An important amendment is that anonymous reporting is now explicitly mentioned in the draft text.

And if someone's identity is later revealed, they will still qualify for protection. Which again, gives encouragement to potential whistleblowers to come forward.

We have worked tirelessly to ensure that internal and external reporting to regulators are recognised on the same level, so giving potential whistleblowers the choice of which route they wish to go in reporting misdeeds.

And despite fierce political opposition the conditions for reporting to the public and via journalists have been softened. A definite improvement on the commission's original proposals.

The members of our platform Whistleblowers Protection EU have long recognised that the commission's proposals on protection from retaliation were already pretty robust, but parliamentarians have managed to strengthen these measures.

The protection against retaliation has been strengthened to now include a ban on forcing whistleblowers to meet with psychiatric or medical professionals.

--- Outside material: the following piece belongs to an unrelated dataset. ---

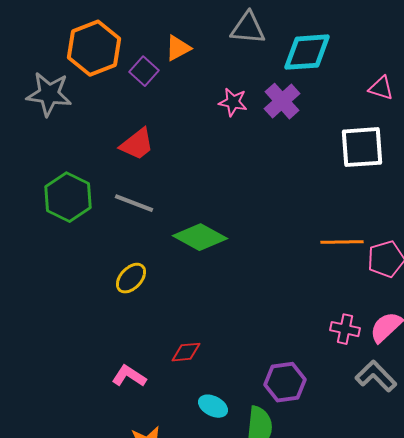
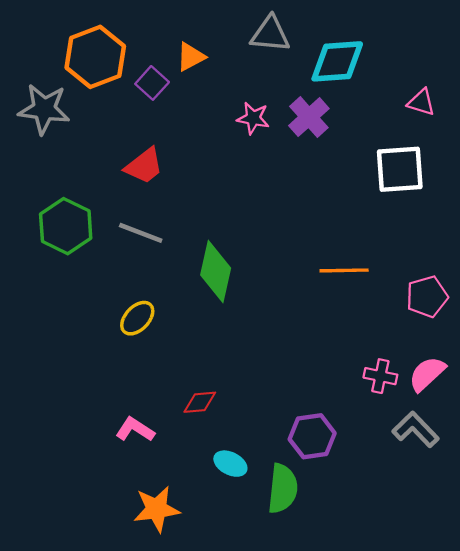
green diamond: (200, 237) -> (216, 272), turned 74
orange line: (342, 242) -> (344, 270), moved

The changes also introduce protection of facilitators.

Help for NGOs

These are persons who assist whistleblowers, such as persons working for NGO's supporting whistleblowers, who will now be better protected when it comes to proceedings on defamation, breach of secrecy and requests for compensation from third parties.

Following the parliamentary vote whistleblowers reporting on the violation of workers' rights are now covered under the draft legislation.

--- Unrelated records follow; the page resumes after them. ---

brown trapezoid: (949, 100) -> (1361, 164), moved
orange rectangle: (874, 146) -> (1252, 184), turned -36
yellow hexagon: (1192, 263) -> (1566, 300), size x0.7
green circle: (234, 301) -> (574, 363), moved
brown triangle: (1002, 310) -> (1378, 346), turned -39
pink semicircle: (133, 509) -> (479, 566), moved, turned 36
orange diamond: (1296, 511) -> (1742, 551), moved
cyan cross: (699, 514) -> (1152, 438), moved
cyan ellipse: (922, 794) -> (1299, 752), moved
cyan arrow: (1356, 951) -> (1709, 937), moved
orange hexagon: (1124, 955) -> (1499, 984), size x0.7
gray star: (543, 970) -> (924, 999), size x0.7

This is one of the points that we at Eurocadres and the trade union movement as a whole, have been lobbying hard for.

Whistleblowers can now be represented by a trade union representative at any phase of the reporting process.

Now protection not only applies to whistleblowers but also to colleagues and third-parties who help uncover wrongdoing and criminal acts.

Good for journalists?

This is a good development, in that journalists, although not mentioned directly, will now be in the position to assist whistleblowers in bringing misconduct to the public's attention, without fear of reprisals.

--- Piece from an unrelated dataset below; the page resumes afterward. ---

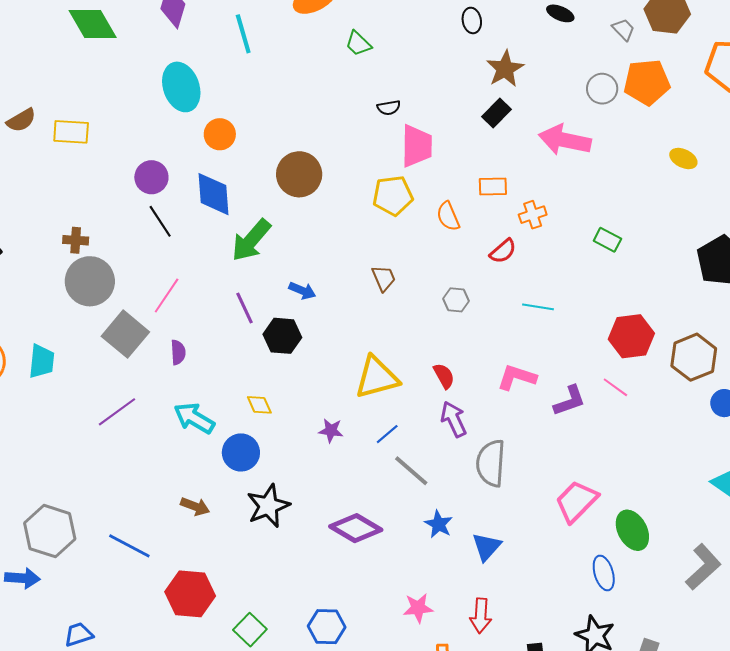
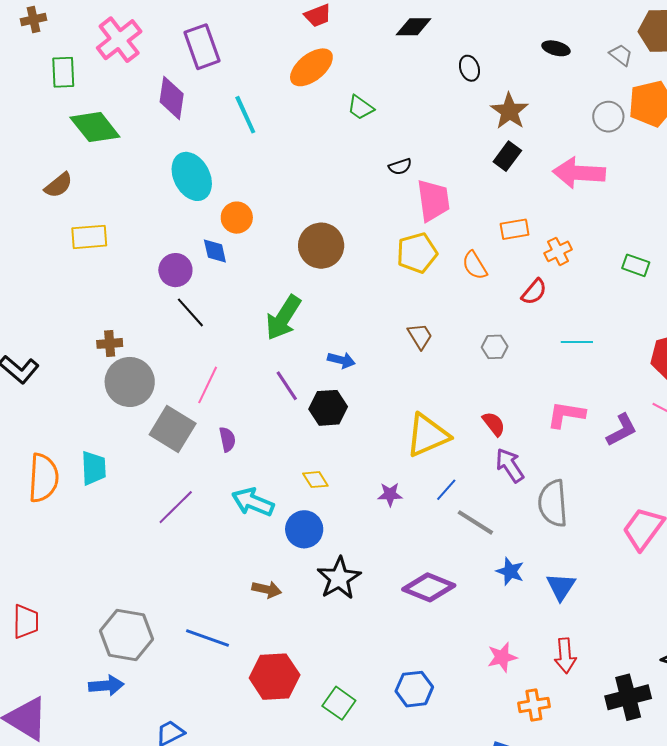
brown semicircle: (21, 120) -> (58, 185), moved
blue diamond: (214, 194) -> (215, 251), moved, size x0.6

So in theory we should not have to see the sorry spectacle of cases similar to LuxLeaks, ever again.

The draft directive now includes a non-regression clause, which recognises that if member states have stronger whistleblower protections provisions already in force at a national level, these have to be respected, they cannot in any way be undermined by the proposed EU legislation.

Even though the proposal around 'good faith' remains within the whistleblowers draft, it is now defined in a much more whistleblower friendly fashion.

So good faith now means the whistleblowers, at the time of reporting had 'reasonable belief' that the matters they were reporting and the information they are disclosing, were true and fell within the scope of the directive.

This is a significant improvement on earlier proposals.

The removal of the words 'malicious and abusive [reporting]', replacing these terms with less emotive and more objective term, 'demonstrated to be knowingly false', is definitely more whistleblower-friendly, in that those reporting offences would have less chance of facing lawsuits or criminal prosecutions.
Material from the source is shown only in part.